[Document understanding data]
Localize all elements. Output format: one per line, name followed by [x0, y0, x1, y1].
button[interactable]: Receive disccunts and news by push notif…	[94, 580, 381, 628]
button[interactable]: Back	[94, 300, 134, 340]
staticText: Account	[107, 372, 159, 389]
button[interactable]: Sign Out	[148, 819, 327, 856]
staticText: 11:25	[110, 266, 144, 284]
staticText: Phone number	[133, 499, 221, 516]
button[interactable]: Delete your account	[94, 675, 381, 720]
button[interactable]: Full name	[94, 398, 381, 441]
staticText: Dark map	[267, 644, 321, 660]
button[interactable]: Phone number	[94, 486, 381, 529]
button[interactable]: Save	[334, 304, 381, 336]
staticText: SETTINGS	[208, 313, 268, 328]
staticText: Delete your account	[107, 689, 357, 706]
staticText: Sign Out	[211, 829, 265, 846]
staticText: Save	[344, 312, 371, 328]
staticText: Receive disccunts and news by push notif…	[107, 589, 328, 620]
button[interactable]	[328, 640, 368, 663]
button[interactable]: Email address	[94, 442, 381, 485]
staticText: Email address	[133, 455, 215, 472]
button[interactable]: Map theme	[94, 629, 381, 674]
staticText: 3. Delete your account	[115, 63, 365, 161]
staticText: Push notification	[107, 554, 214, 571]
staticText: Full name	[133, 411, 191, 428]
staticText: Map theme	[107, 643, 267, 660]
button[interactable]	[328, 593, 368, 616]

> WORK ITEM
Your task is to list each line of the records with the word "number".

> EXERCISE RESULT
staticText: Phone number	[133, 499, 221, 516]
button[interactable]: Phone number	[94, 486, 381, 529]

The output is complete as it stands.